TASK GOAL >> Your task is to reproduce, exactly and only, the lines running from the line containing "Washington, D.C., and Minneapolis had worked." to the end of the data below, both included.

··· EXTRACTED MATERIAL

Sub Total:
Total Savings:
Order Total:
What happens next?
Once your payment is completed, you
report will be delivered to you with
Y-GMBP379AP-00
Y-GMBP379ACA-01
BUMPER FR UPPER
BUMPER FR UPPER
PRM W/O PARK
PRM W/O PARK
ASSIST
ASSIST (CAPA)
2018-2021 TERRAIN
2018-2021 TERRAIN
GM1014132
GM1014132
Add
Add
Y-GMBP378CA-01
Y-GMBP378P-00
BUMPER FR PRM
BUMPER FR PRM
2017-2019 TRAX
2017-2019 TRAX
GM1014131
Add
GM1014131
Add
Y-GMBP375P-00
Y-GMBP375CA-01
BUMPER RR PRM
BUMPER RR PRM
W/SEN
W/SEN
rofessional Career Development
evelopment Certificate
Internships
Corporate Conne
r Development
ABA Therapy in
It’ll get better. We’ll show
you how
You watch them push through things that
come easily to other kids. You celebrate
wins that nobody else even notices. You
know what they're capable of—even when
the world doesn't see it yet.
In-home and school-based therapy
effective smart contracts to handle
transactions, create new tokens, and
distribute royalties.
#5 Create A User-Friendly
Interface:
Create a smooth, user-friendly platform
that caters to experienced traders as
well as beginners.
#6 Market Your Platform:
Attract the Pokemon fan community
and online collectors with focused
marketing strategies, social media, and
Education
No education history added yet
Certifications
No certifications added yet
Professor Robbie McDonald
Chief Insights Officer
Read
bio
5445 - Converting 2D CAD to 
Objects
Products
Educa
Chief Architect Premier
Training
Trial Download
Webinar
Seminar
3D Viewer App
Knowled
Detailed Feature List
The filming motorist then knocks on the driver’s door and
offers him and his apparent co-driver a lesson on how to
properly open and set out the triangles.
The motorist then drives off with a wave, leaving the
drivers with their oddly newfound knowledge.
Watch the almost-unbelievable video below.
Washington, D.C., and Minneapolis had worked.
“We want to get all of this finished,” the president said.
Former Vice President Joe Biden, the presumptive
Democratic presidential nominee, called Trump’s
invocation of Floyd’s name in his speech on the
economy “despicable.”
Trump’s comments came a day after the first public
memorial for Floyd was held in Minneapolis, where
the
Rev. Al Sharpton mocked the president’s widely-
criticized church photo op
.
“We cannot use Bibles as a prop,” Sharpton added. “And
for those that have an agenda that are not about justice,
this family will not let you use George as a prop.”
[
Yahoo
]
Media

······

SOLUTION TO THE PROBLEM >>
Washington, D.C., and Minneapolis had worked.
“We want to get all of this finished,” the president said.
Former Vice President Joe Biden, the presumptive
Democratic presidential nominee, called Trump’s
invocation of Floyd’s name in his speech on the
economy “despicable.”
Trump’s comments came a day after the first public
memorial for Floyd was held in Minneapolis, where
the
Rev. Al Sharpton mocked the president’s widely-
criticized church photo op
.
“We cannot use Bibles as a prop,” Sharpton added. “And
for those that have an agenda that are not about justice,
this family will not let you use George as a prop.”
[
Yahoo
]
Media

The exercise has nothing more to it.